Jesus’s piercing questions unmask our own hearts. Are we quick to see God’s grace at work in our lives and praise him for it? Do we thank those who are his means of accomplishing his good purposes?
Jesus Kept Walking
However spotty our gratitude-record toward God may be, our failures do little to diminish the pain when we experience the sting of ingratitude. The wounds from ungrateful children, spouses, friends, church members, and church leaders have barely scabbed over; they remain ready to break open and bleed again. And when they do, bitterness floods our thoughts, and pride and anger seek to reestablish dominion in our hearts.
But a soothing ointment for those wounds is found in fellowship with Jesus, who knows — better than anyone — the sting of ingratitude. Within this fellowship, Jesus sets the example for us. It isn’t wrong to feel the sting of ingratitude or to expose its pervasiveness. We need not excuse the behavior. Oh, the other nine were so overcome with joy, it drove every other thought from their minds. But neither need others’ ingratitude keep us from joy in God, obedience to his will, and persistent love for ungrateful neighbors. We need not linger over the sting any longer than Jesus did.

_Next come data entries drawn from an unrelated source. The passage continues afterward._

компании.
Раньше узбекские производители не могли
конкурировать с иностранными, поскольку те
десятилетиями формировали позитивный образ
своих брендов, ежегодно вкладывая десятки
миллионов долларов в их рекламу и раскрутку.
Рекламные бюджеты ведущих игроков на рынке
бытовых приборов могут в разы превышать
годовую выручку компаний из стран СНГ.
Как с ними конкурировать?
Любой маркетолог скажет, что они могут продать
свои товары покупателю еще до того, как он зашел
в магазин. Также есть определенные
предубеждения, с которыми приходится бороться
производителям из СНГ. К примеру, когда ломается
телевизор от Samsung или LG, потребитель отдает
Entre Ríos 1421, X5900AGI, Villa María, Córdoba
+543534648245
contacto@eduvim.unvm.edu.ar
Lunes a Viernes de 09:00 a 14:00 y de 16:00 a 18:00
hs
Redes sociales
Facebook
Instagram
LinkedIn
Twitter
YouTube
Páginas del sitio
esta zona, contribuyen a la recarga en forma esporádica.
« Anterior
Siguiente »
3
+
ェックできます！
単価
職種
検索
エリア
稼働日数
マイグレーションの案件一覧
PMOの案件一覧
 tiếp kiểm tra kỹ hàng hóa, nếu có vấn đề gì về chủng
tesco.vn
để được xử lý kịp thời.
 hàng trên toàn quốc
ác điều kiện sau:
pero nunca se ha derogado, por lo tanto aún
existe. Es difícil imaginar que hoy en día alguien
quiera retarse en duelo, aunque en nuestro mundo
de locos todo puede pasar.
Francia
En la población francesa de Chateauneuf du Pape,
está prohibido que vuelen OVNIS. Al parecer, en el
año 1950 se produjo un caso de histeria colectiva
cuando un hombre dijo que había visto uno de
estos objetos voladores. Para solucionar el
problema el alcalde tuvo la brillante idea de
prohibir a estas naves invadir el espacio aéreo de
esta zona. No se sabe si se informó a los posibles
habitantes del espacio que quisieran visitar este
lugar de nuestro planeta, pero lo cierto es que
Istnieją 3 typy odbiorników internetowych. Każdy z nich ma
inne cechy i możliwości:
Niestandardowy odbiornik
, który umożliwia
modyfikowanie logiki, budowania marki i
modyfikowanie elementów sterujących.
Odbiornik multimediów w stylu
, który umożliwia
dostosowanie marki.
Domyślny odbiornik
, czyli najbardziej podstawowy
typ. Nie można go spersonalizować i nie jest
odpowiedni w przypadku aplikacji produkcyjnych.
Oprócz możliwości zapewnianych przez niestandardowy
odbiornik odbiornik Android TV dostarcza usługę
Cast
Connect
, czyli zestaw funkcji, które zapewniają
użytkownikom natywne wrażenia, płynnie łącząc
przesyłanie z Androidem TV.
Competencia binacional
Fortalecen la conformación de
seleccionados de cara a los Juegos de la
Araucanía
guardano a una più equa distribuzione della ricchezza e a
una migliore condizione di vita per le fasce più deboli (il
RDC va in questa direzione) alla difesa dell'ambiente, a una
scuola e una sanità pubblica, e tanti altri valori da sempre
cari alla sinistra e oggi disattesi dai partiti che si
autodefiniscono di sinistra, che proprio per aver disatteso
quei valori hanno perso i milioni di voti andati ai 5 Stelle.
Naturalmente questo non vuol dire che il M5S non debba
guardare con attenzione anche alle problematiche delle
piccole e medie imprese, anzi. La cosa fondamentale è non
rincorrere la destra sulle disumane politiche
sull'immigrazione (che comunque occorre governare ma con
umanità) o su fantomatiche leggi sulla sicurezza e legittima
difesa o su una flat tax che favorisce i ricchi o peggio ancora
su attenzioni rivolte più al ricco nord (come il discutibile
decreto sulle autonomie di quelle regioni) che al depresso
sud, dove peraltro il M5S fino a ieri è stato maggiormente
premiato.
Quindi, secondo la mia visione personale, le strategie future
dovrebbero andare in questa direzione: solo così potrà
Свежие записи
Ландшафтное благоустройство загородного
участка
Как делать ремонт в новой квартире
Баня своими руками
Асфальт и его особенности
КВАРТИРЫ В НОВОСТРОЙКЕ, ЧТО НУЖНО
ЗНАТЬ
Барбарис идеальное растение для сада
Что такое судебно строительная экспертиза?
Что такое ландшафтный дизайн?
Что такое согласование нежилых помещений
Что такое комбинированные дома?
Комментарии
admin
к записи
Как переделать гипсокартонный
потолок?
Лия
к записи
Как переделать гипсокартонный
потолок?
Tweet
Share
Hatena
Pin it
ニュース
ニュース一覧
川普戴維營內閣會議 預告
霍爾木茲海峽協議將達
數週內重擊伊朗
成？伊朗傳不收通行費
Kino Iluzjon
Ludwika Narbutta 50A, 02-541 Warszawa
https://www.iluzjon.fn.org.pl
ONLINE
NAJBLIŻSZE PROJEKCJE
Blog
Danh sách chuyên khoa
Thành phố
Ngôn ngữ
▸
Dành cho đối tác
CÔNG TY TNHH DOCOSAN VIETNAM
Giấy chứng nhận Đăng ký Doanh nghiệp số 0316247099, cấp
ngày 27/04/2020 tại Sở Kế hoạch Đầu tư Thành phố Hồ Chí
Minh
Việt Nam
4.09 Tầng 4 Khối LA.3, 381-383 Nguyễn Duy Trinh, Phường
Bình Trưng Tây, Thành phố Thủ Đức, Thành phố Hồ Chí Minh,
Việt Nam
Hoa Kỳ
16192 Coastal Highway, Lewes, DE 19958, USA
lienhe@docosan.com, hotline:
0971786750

You see, after this episode, undeterred by the continual ingratitude of his people, Jesus once more “set his face to go to Jerusalem” (Luke 9:51). There were more miles to walk, more people to heal, more sins to forgive, more parables to tell. Zacchaeus would be waiting in a sycamore tree, and a blind beggar along the Jericho road. There was the Last Supper to prepare and eleventh-hour instructions to give his disciples. There was the cross, the grave, and the crown. The hours were short, and nothing would prevent Jesus from completing his journey.
So we walk Jesus’s steps after him, following as closely as we dare. Aware that few may praise God, few may return to thank us, and those who do are often the ones we’d least expect, we nevertheless set our faces to Jerusalem and take up our appointed crosses, for the time is short, and much remains to be done.